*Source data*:

◆ ◆ ◆

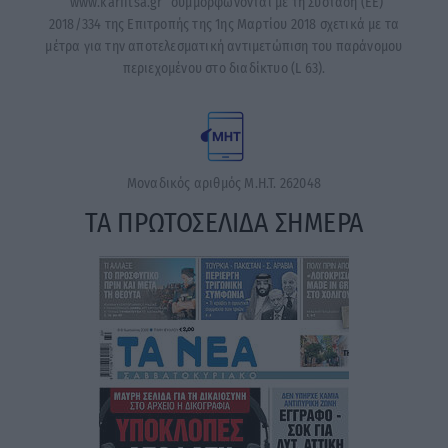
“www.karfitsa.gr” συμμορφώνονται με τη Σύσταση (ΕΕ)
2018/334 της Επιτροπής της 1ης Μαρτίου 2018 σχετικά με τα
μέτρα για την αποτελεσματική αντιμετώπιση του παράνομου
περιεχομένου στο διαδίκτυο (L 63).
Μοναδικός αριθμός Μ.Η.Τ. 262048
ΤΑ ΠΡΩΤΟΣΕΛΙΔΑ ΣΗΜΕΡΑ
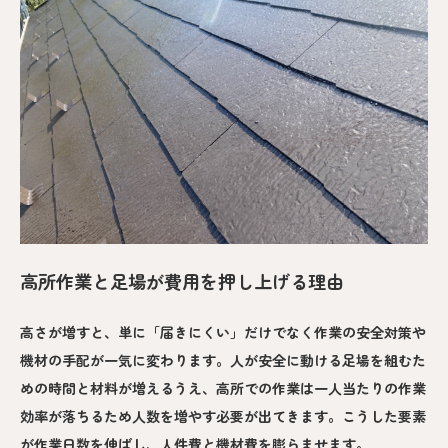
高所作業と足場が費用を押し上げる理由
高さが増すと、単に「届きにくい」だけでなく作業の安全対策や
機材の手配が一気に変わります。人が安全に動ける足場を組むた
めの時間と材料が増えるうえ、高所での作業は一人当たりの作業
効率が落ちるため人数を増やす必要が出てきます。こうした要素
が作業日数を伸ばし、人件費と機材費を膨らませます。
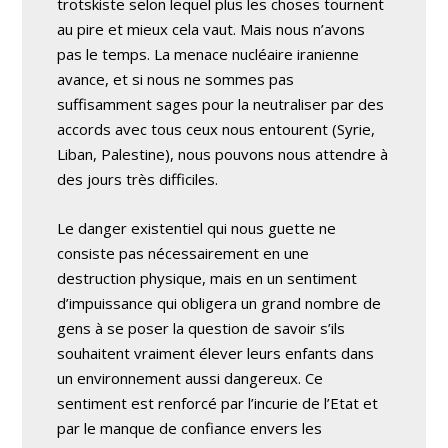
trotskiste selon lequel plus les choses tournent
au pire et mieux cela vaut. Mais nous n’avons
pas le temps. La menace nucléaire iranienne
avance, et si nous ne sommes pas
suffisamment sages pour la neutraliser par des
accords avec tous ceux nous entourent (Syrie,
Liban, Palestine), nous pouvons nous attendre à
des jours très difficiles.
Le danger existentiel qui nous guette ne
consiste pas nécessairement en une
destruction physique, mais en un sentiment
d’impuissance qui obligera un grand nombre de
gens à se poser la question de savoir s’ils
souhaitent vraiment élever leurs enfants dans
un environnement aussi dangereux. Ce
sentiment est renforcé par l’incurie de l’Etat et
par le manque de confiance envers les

◆ ◆ ◆

*Task to complete*:
Look above for the line with "μέτρα για την" and the line with "めの時間と材料が増えるうえ、高所での作業は一人当たりの作業", then copy them and all lines in between exactly as written, and only those, without any pictures.

*Exercise solution*:
μέτρα για την αποτελεσματική αντιμετώπιση του παράνομου
περιεχομένου στο διαδίκτυο (L 63).
Μοναδικός αριθμός Μ.Η.Τ. 262048
ΤΑ ΠΡΩΤΟΣΕΛΙΔΑ ΣΗΜΕΡΑ
高所作業と足場が費用を押し上げる理由
高さが増すと、単に「届きにくい」だけでなく作業の安全対策や
機材の手配が一気に変わります。人が安全に動ける足場を組むた
めの時間と材料が増えるうえ、高所での作業は一人当たりの作業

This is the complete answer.